Rechtsanwältin, Senior Associate
Out-Law News | 10 Jun 2021 | 3:49 pm | 2 min. read
The Commission for Regulation of Utilities (CRU) recognised the “benefits” that data centres bring to Ireland’s economy, but highlighted the “disproportionate impact” the growth in data centre electricity grid connections is having in comparison to other energy-intensive sectors.
This direction will likely require developers to give equal importance to its power supply strategy at an early stage
One forecasting model suggests that up to a third of all electricity demand in Ireland in 2030 could stem from data centres, however this figure does not account for all of the most recently received data centre applications seeking connection. If those connections were factored in, the electricity demand for data centres in Ireland would account for around 3.8GW. The current demand peak for the whole electricity system in Ireland is 5.5GW.
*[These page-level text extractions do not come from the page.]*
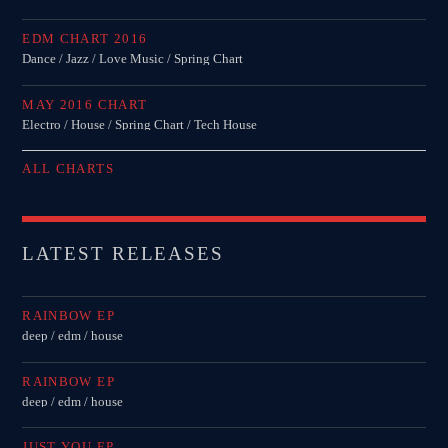
MIRKO MORALEZ
EDM CHART 2016
Talent Scout
Dance / Jazz / Love Music / Spring Chart
JHON TUFT
MAY 2016 CHART
Look Designer / Photographer / Sound Designer
Electro / House / Spring Chart / Tech House
ALL MEMBERS
ALL CHARTS
GIGS
LATEST RELEASES
EDEN ARENA CLOSING PARTY
RAINBOW EP
Club
deep / edm / house
UNDERGROUND NIGHT PARTY
RAINBOW EP
Club
deep / edm / house
SPRING BREAK CAMP
JUST YOU EP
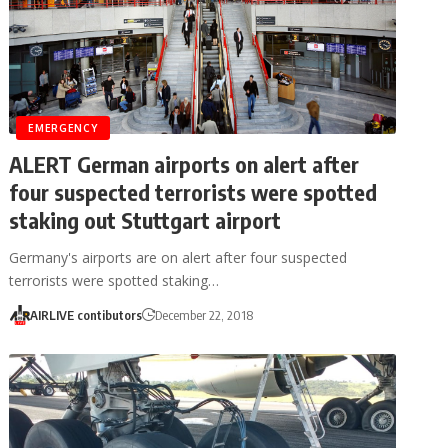
EMERGENCY
ALERT German airports on alert after
four suspected terrorists were spotted
staking out Stuttgart airport
Germany's airports are on alert after four suspected
terrorists were spotted staking…
AIRLIVE contibutors
December 22, 2018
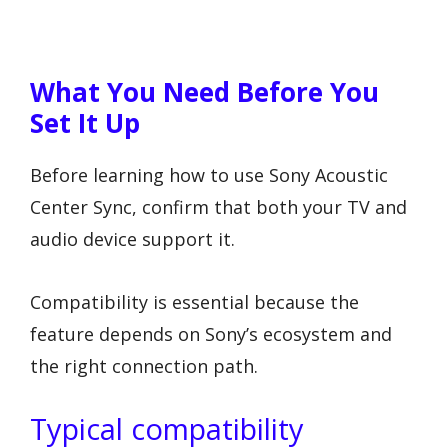
What You Need Before You
Set It Up
Before learning how to use Sony Acoustic
Center Sync, confirm that both your TV and
audio device support it.
Compatibility is essential because the
feature depends on Sony’s ecosystem and
the right connection path.
Typical compatibility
The CRU said that this necessitates “some form of intervention … at this stage to maintain the security of the electricity system”.
“The CRU is concerned that continuing to allow data centres to connect in accordance with current arrangements will significantly impact the ability of the electricity system to meet the reasonable demands of all consumers including data centres,” the regulator said.
“When the system cannot meet the demand required the system operators are required to take measures which can include load shedding whereby customers could be without power for periods of time. As a consequence, the CRU considers that it is necessary and proportionate to issue directions which promote and maintain the continuity, security and quality of supplies of electricity in the context of these issues whilst facilitating the continued connection of data centres to the greatest extent possible,” it said.
The CRU’s proposed directions would apply directly to the operators of Ireland’s electricity grid, EirGrid and ESBN, but they would also be likely to influence the power supply strategies developers and operators of data centres put in place, according to Dublin-based energy law expert Garrett Monaghan of Pinsent Masons, the law firm behind Out-Law.
Under the CRU’s proposals, EirGrid and ESBN would be required to prioritise grid connection applications from data centres in accordance with a series of factors, including whether data centres generate enough energy onsite themselves to support their demand for electricity, or can be flexible in reducing their consumption at times of system constraint.
The prioritisation regime would be applied on an Ireland-wide basis, under the CRU’s proposals. This could result in greater geographical spread of data centres in the country, according to Monaghan, who added that the CRU’s proposals would also have “significant ramifications” for the power sector in Ireland more broadly.
“In addition to facilitating data centre development away from the greater Dublin area, this direction will likely require developers to give equal importance to its power supply strategy at an early stage,” Monaghan said. “Given their constant base load requirements, siting data centre development closer to, or co-located, sources of power generation may also align well with Ireland’s offshore wind, biogas and hydrogen policies.”
“Although the direction is a proposal and may be amended following conclusion of the consultation, the CRU is clearly firming up its position on data centre demands and pre-empting the impact on Irish power and grid connection policy,” he said.
The CRU’s proposed direction is open to consultation until Wednesday 7 July.